Soil sampling: soil samples were taken in May from 12 locations representing three conditions: fields receiving mustard green manures, neighbor fields not receiving green manures, neighboring native soils. These soils were tested for Zn, Mn, CEC, pH, organic matter, soil texture, and fluoride levels. These results were analyzed for trends and differences which led to a second round of soil sampling and testing in late summer. We took samples from five fields that were being planted to mustard green manures before 2005 potatoes, where the farmer cooperators had agreed to apply a fumigant treatment on only a portion of the field. The soil samples from these fields were tested for soil organic matter, pH, soil texture, nematode counts (for Pratylenchus sp.), active C, soil stability, soil respiration, and levels of Verticillium dahliae. After next year’s potato harvest, we will try to correlate these measurements to either success or failure of the mustard green manures to produce potato yields equal to those produced with fumigant. This work will also be repeated next year in other fields.
We conducted a variety trial of 18 varieties of two mustard species and another trial comparing six non-mustard Brassica crops. We compared the varieties biomass production and also monitored when they began flowering. Biomass results for the mustard can be found at
http://www.grant-adams.wsu.edu/agriculture/covercrops/green_manures/variety.htm and results of the other Brassica species may be requested by sending an email to email@example.com.
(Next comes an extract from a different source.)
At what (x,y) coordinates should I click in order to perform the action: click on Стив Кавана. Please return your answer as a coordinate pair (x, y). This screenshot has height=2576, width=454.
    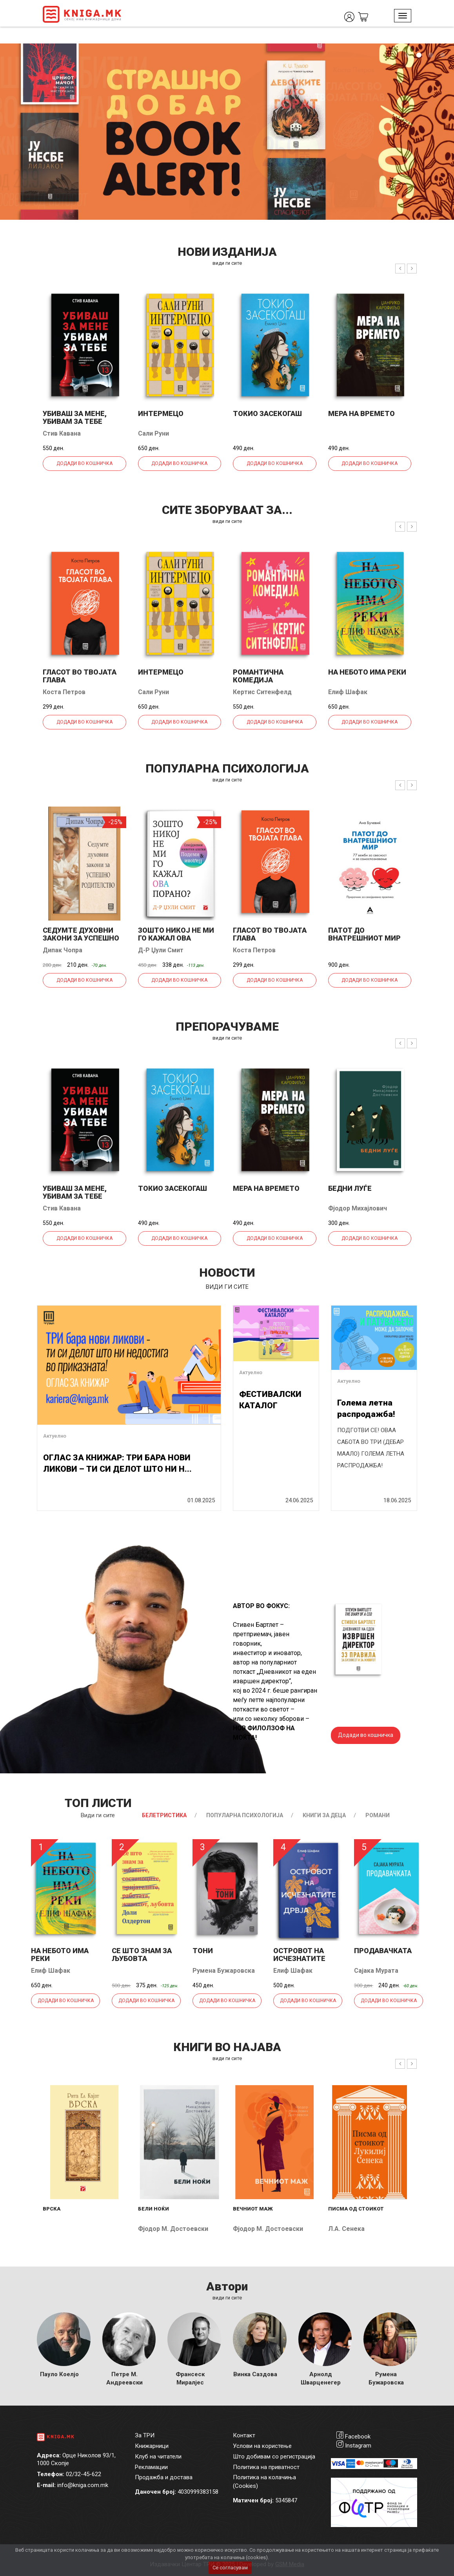     Looking at the image, I should click on (62, 433). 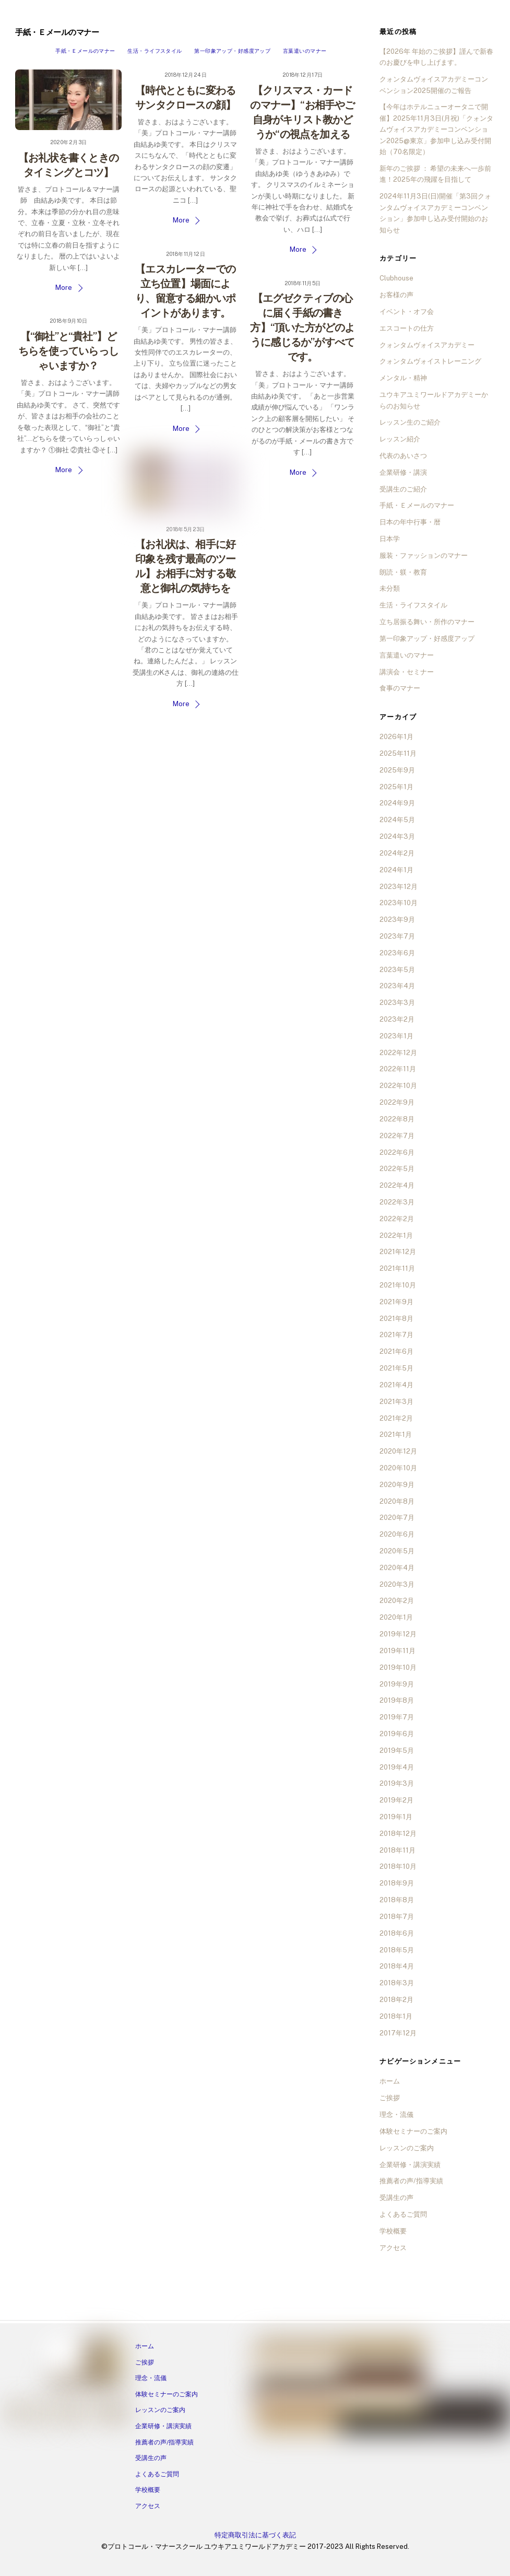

Samples of all the mustard varieties were taken and sent to a laboratory for analysis of glucosinolate concentrations. This work has not been completed.
The results of the variety trial, past research, and basic principles were disseminated to farmers and crop consultants at a Mustard Green Manure field day held Oct. 26th. Handouts from this event can be found at:
The field day was attended by approx. 45 people.
A website developed to disseminate information on mustard green manures received over 16,000 hits in 2004 through November. Mustard green manure publications were downloaded about 3,100 times in the same period. Through direct contact by presentations or posters, 1,324 people were made aware of the benefits and uses of mustard green manures. The results of this work were published in the Australian newsletter, Biofumigation Update, and in Potato Progress, the grower newsletter of the Washington State Potato Commission.
Impacts and Contributions/Outcomes
The use of mustard green manures has increased from 1,800 acres in 1999 to 20,630 acres in 2003. A majority of these acres will be planted to potatoes in 2005. Although I know of at least five large farming operations that are not using the fumigant metam sodium on their field receiving mustard green manures, it is difficult to estimate the acres on which this is occurring. If farmers replaced the fumigant metam sodium on all of these acres, farmers would save over $1.3 million (~$66 per acre) while improving the quality of their soil. The growers using green manures on these acres should begin to see improvements in their soil quality, their ability to manage soil-borne pests, and eventually increased profits.